Reply with one number, the count of lines below that contain the string "Committees".

START Data shown

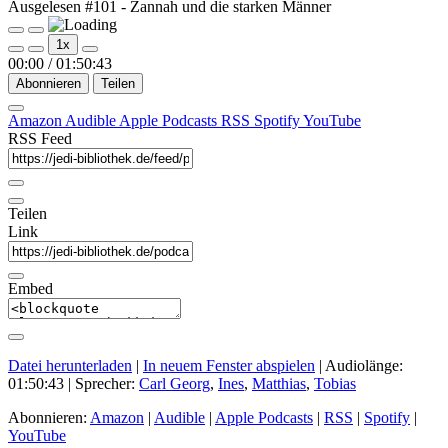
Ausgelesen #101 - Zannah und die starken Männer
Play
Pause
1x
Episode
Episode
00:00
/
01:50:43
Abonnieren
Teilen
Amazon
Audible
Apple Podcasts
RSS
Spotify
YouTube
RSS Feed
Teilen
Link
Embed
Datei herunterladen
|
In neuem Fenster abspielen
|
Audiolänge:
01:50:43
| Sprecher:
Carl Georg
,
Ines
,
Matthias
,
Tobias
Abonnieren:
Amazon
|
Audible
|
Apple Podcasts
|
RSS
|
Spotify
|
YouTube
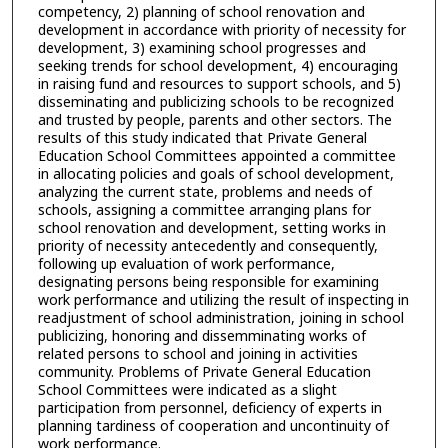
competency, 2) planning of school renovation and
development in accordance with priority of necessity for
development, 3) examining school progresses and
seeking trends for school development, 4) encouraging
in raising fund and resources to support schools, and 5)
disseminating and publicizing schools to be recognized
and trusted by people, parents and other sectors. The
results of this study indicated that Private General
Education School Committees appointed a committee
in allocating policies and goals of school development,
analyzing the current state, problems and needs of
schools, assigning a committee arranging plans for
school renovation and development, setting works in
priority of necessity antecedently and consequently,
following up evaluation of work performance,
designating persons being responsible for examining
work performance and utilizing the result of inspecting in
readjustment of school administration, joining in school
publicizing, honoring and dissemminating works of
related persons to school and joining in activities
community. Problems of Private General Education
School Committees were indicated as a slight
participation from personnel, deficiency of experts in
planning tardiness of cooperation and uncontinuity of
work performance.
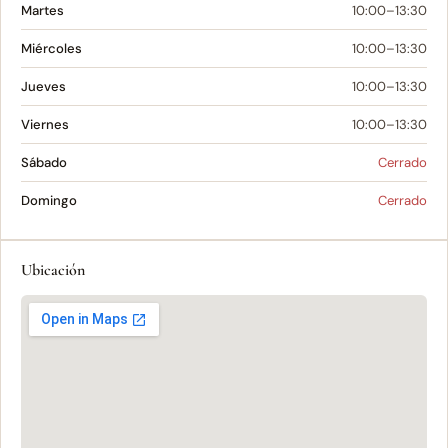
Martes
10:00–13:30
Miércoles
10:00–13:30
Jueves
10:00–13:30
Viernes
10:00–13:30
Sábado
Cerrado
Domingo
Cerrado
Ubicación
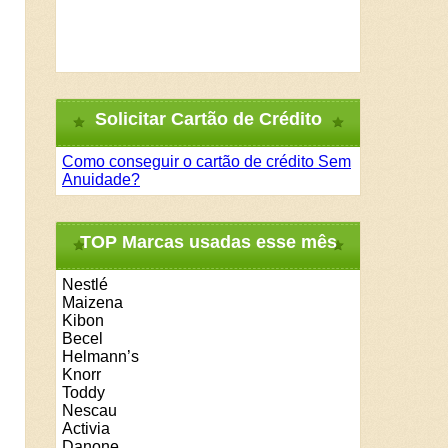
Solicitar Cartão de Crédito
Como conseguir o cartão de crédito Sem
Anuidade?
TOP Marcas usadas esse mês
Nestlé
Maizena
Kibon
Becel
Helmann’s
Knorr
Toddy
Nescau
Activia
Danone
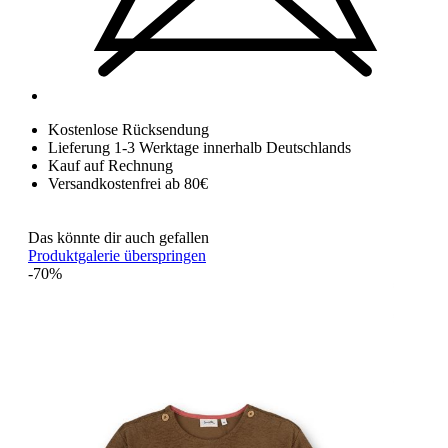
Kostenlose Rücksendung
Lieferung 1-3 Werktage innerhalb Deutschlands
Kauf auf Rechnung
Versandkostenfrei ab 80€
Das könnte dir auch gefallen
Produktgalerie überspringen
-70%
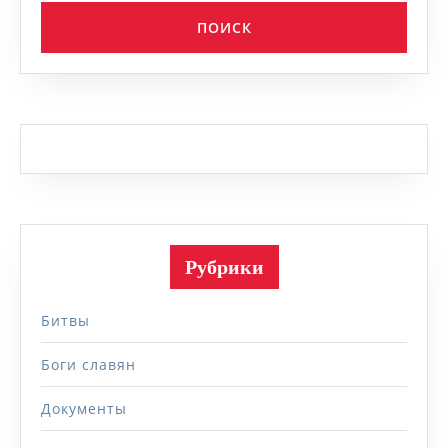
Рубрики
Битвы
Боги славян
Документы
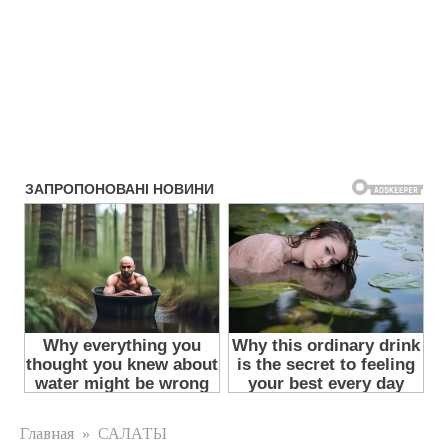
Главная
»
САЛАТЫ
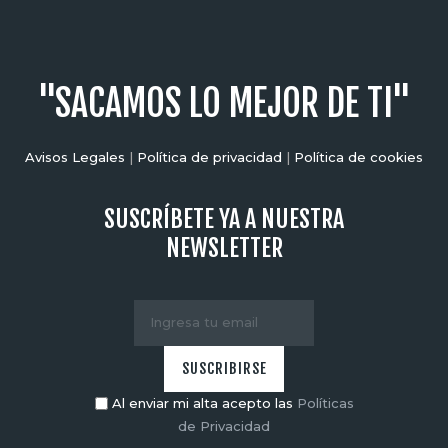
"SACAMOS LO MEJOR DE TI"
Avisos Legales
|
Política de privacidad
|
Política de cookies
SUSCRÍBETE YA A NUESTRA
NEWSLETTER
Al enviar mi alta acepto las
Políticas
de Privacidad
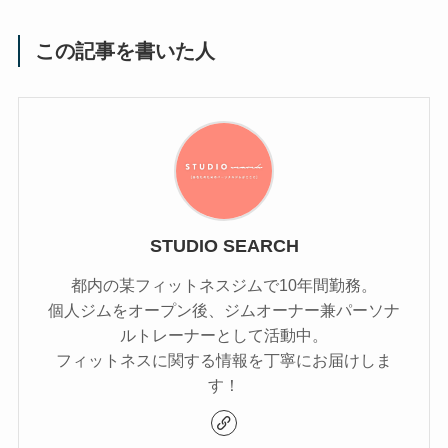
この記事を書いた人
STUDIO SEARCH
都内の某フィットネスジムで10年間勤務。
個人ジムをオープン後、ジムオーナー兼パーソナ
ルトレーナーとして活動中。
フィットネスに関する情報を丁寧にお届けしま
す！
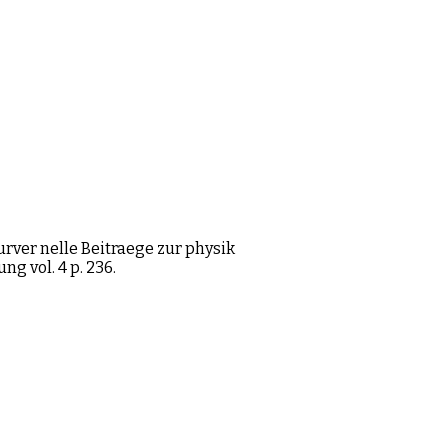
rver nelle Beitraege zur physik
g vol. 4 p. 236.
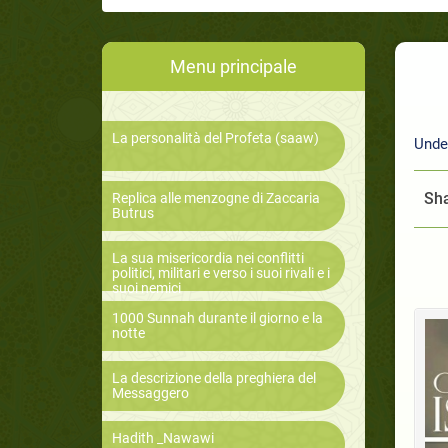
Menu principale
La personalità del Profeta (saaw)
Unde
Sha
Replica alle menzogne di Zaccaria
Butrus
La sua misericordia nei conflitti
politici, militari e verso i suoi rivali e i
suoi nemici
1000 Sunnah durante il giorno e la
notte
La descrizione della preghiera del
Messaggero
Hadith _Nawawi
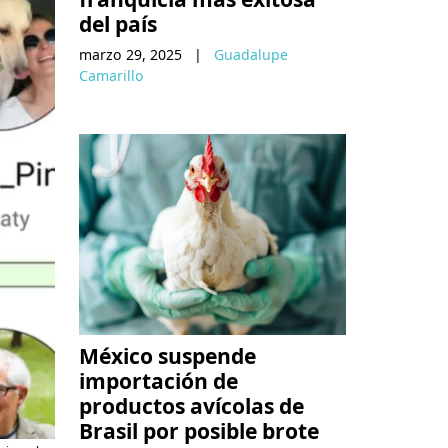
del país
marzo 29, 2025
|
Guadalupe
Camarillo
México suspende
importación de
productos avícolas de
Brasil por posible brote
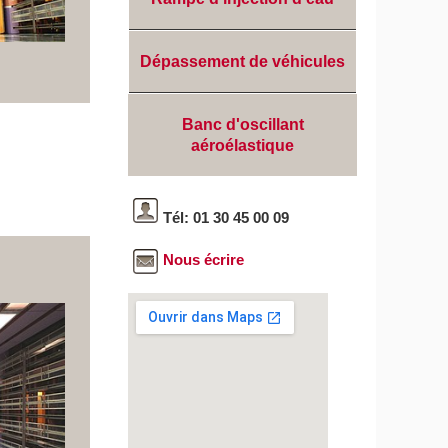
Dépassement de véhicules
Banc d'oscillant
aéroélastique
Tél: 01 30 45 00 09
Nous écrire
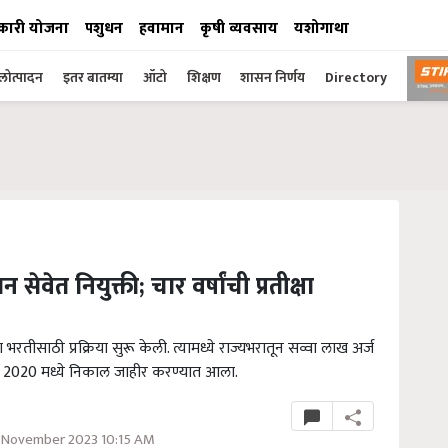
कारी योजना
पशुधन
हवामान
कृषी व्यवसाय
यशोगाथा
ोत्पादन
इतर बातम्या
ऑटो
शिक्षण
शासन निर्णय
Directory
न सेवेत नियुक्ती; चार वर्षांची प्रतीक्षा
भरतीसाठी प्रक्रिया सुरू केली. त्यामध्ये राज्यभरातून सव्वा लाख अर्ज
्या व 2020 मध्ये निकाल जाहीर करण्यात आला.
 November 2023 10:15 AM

END Data shown

» Solution for this task: 2